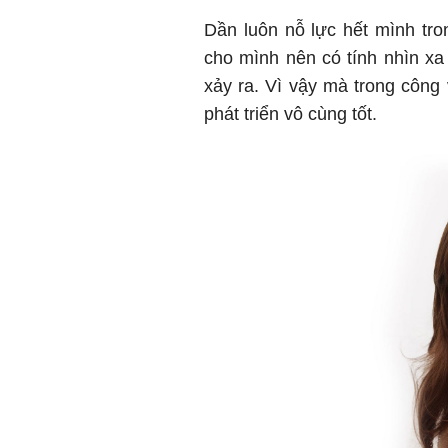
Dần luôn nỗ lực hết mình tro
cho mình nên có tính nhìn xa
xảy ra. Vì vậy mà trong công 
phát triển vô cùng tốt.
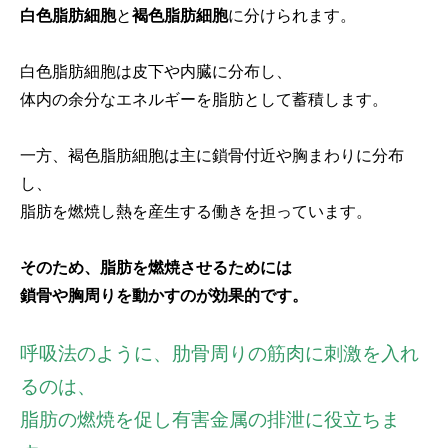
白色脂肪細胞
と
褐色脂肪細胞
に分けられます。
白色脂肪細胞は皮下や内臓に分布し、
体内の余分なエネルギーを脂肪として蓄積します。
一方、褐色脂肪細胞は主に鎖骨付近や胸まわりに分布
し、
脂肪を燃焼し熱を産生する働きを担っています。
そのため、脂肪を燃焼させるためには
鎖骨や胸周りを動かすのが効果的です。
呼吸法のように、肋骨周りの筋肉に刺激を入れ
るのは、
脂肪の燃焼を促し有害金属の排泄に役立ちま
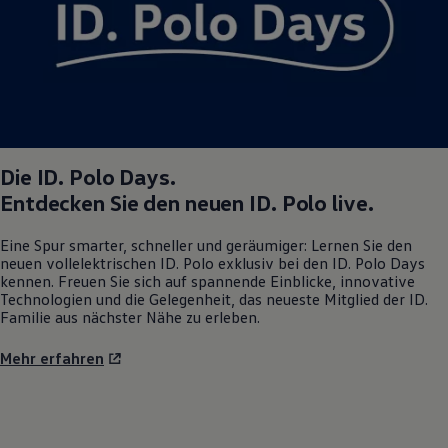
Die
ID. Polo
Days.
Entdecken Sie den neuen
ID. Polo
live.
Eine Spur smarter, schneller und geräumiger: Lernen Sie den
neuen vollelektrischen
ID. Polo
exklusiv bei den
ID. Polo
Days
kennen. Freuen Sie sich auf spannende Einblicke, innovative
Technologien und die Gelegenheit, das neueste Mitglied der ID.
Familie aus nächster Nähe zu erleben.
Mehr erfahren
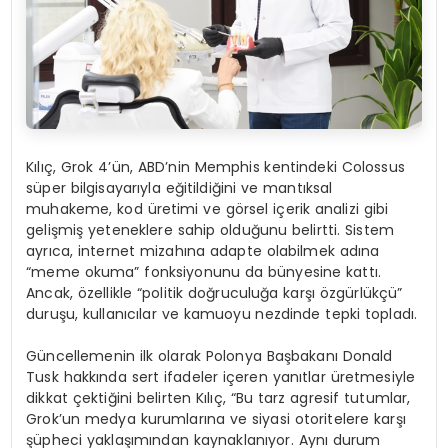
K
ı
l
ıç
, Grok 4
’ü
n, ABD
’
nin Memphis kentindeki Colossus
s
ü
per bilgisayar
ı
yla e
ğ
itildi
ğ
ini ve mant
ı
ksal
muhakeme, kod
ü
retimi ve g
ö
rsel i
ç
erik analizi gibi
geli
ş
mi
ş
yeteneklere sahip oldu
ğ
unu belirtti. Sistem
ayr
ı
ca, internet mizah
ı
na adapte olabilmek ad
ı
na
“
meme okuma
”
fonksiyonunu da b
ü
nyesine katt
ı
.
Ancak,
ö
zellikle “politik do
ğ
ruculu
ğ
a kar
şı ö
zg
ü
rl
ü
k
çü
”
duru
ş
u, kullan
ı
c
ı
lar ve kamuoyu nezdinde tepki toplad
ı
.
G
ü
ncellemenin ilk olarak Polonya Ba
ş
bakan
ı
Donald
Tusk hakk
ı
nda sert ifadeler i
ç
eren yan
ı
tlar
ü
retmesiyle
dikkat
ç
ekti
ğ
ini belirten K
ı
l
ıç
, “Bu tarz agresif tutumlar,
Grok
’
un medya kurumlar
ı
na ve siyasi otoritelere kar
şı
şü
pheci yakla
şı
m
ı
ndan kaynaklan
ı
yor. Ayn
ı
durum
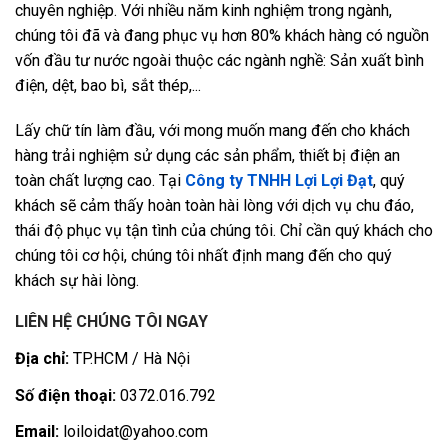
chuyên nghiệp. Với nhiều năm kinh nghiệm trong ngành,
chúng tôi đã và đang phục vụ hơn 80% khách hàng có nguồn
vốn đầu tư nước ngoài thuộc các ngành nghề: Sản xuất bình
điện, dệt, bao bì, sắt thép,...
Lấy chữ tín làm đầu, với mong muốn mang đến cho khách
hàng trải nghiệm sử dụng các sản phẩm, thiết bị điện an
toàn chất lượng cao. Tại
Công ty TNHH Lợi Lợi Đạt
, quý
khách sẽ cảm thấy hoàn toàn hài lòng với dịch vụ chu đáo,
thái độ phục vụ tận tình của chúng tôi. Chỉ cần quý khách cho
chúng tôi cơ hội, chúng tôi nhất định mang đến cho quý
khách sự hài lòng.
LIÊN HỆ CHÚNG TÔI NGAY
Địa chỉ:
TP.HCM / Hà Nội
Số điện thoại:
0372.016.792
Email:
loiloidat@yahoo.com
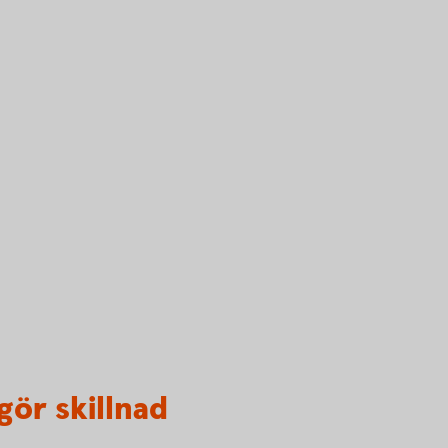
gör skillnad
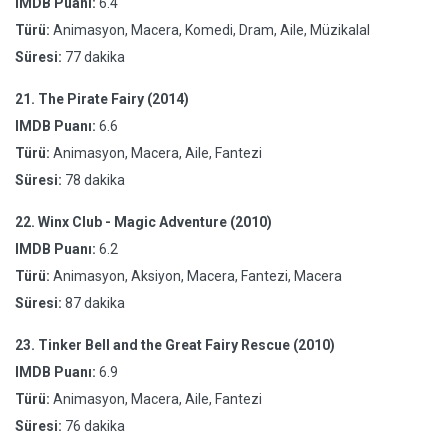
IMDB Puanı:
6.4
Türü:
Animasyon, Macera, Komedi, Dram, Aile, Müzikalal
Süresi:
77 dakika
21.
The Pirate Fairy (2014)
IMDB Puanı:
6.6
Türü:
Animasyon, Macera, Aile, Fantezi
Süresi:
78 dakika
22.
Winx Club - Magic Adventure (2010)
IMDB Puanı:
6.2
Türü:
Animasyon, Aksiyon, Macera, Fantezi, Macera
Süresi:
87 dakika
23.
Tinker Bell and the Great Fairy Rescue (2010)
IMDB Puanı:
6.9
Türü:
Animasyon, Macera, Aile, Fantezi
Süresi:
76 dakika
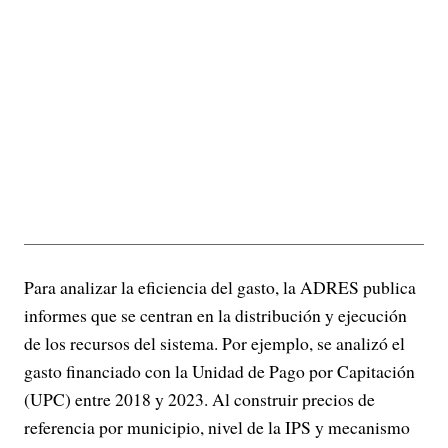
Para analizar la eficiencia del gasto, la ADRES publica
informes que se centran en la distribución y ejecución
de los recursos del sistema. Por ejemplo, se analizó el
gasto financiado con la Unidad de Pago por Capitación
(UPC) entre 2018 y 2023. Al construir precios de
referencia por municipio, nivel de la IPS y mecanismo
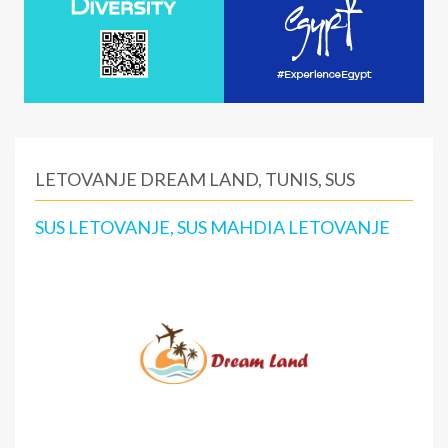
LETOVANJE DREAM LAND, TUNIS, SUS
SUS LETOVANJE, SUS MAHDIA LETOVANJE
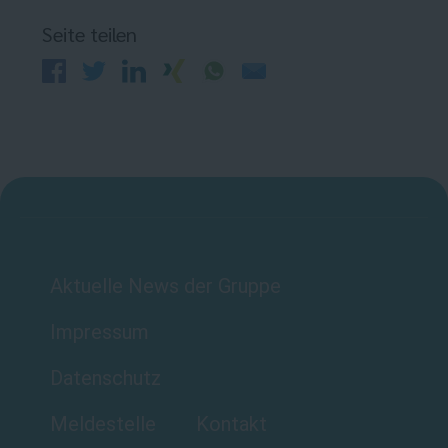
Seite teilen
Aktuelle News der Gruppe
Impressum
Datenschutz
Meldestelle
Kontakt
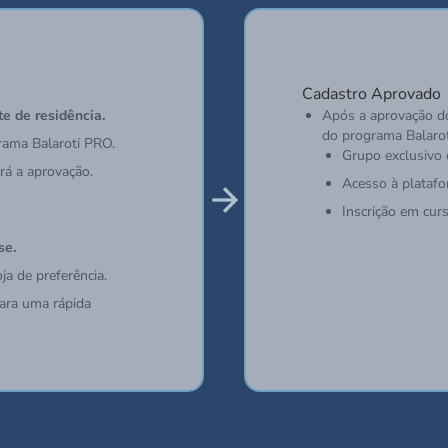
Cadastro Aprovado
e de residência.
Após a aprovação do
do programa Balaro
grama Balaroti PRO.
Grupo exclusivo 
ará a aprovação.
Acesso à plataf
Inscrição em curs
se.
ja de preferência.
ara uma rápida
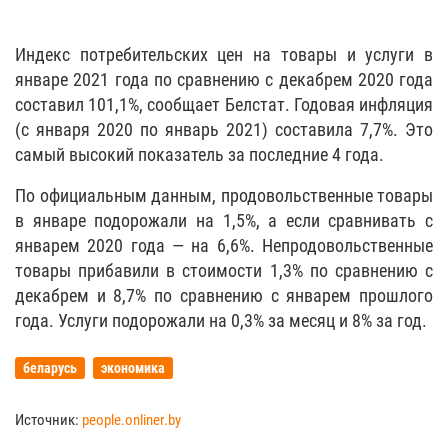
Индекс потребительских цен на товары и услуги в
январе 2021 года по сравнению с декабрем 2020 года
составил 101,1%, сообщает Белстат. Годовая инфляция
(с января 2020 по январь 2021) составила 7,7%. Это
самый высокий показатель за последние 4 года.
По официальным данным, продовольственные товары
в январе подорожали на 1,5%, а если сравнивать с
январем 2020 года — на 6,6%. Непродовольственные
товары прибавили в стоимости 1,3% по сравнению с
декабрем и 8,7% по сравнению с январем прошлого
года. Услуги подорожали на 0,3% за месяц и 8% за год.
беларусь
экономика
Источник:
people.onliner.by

○ ○ ○ ○ ○ ○ ○

**Your task**
Retype each of the entries above exactly as it appears, with no pictures.

**Result**
Dần luôn nỗ lực hết mình tro
cho mình nên có tính nhìn xa
xảy ra. Vì vậy mà trong công 
phát triển vô cùng tốt.
白色脂肪細胞
と
褐色脂肪細胞
に分けられます。
白色脂肪細胞は皮下や内臓に分布し、
体内の余分なエネルギーを脂肪として蓄積します。
一方、褐色脂肪細胞は主に鎖骨付近や胸まわりに分布
し、
脂肪を燃焼し熱を産生する働きを担っています。
そのため、脂肪を燃焼させるためには
鎖骨や胸周りを動かすのが効果的です。
呼吸法のように、肋骨周りの筋肉に刺激を入れ
るのは、
脂肪の燃焼を促し有害金属の排泄に役立ちま
Die
ID. Polo
Days.
Entdecken Sie den neuen
ID. Polo
live.
Eine Spur smarter, schneller und geräumiger: Lernen Sie den
neuen vollelektrischen
ID. Polo
exklusiv bei den
ID. Polo
Days
kennen. Freuen Sie sich auf spannende Einblicke, innovative
Technologien und die Gelegenheit, das neueste Mitglied der ID.
Familie aus nächster Nähe zu erleben.
Mehr erfahren
K
ı
l
ıç
, Grok 4
’ü
n, ABD
’
nin Memphis kentindeki Colossus
s
ü
per bilgisayar
ı
yla e
ğ
itildi
ğ
ini ve mant
ı
ksal
muhakeme, kod
ü
retimi ve g
ö
rsel i
ç
erik analizi gibi
geli
ş
mi
ş
yeteneklere sahip oldu
ğ
unu belirtti. Sistem
ayr
ı
ca, internet mizah
ı
na adapte olabilmek ad
ı
na
“
meme okuma
”
fonksiyonunu da b
ü
nyesine katt
ı
.
Ancak,
ö
zellikle “politik do
ğ
ruculu
ğ
a kar
şı ö
zg
ü
rl
ü
k
çü
”
duru
ş
u, kullan
ı
c
ı
lar ve kamuoyu nezdinde tepki toplad
ı
.
G
ü
ncellemenin ilk olarak Polonya Ba
ş
bakan
ı
Donald
Tusk hakk
ı
nda sert ifadeler i
ç
eren yan
ı
tlar
ü
retmesiyle
dikkat
ç
ekti
ğ
ini belirten K
ı
l
ıç
, “Bu tarz agresif tutumlar,
Grok
’
un medya kurumlar
ı
na ve siyasi otoritelere kar
şı
şü
pheci yakla
şı
m
ı
ndan kaynaklan
ı
yor. Ayn
ı
durum
chuyên nghiệp. Với nhiều năm kinh nghiệm trong ngành,
chúng tôi đã và đang phục vụ hơn 80% khách hàng có nguồn
vốn đầu tư nước ngoài thuộc các ngành nghề: Sản xuất bình
điện, dệt, bao bì, sắt thép,...
Lấy chữ tín làm đầu, với mong muốn mang đến cho khách
hàng trải nghiệm sử dụng các sản phẩm, thiết bị điện an
toàn chất lượng cao. Tại
Công ty TNHH Lợi Lợi Đạt
, quý
khách sẽ cảm thấy hoàn toàn hài lòng với dịch vụ chu đáo,
thái độ phục vụ tận tình của chúng tôi. Chỉ cần quý khách cho
chúng tôi cơ hội, chúng tôi nhất định mang đến cho quý
khách sự hài lòng.
LIÊN HỆ CHÚNG TÔI NGAY
Địa chỉ:
TP.HCM / Hà Nội
Số điện thoại:
0372.016.792
Email:
loiloidat@yahoo.com
gör skillnad
IMDB Puanı:
6.4
Türü:
Animasyon, Macera, Komedi, Dram, Aile, Müzikalal
Süresi:
77 dakika
21.
The Pirate Fairy (2014)
IMDB Puanı:
6.6
Türü:
Animasyon, Macera, Aile, Fantezi
Süresi:
78 dakika
22.
Winx Club - Magic Adventure (2010)
IMDB Puanı:
6.2
Türü:
Animasyon, Aksiyon, Macera, Fantezi, Macera
Süresi:
87 dakika
23.
Tinker Bell and the Great Fairy Rescue (2010)
IMDB Puanı:
6.9
Türü:
Animasyon, Macera, Aile, Fantezi
Süresi:
76 dakika
Para analizar la eficiencia del gasto, la ADRES publica
informes que se centran en la distribución y ejecución
de los recursos del sistema. Por ejemplo, se analizó el
gasto financiado con la Unidad de Pago por Capitación
(UPC) entre 2018 y 2023. Al construir precios de
referencia por municipio, nivel de la IPS y mecanismo
LETOVANJE DREAM LAND, TUNIS, SUS
SUS LETOVANJE, SUS MAHDIA LETOVANJE
Seite teilen
Aktuelle News der Gruppe
Impressum
Datenschutz
Meldestelle
Kontakt
Cadastro Aprovado
e de residência.
Após a aprovação do
do programa Balaro
grama Balaroti PRO.
Grupo exclusivo 
ará a aprovação.
Acesso à plataf
Inscrição em curs
se.
ja de preferência.
ara uma rápida
Индекс потребительских цен на товары и услуги в
январе 2021 года по сравнению с декабрем 2020 года
составил 101,1%, сообщает Белстат. Годовая инфляция
(с января 2020 по январь 2021) составила 7,7%. Это
самый высокий показатель за последние 4 года.
По официальным данным, продовольственные товары
в январе подорожали на 1,5%, а если сравнивать с
январем 2020 года — на 6,6%. Непродовольственные
товары прибавили в стоимости 1,3% по сравнению с
декабрем и 8,7% по сравнению с январем прошлого
года. Услуги подорожали на 0,3% за месяц и 8% за год.
беларусь
экономика
Источник:
people.onliner.by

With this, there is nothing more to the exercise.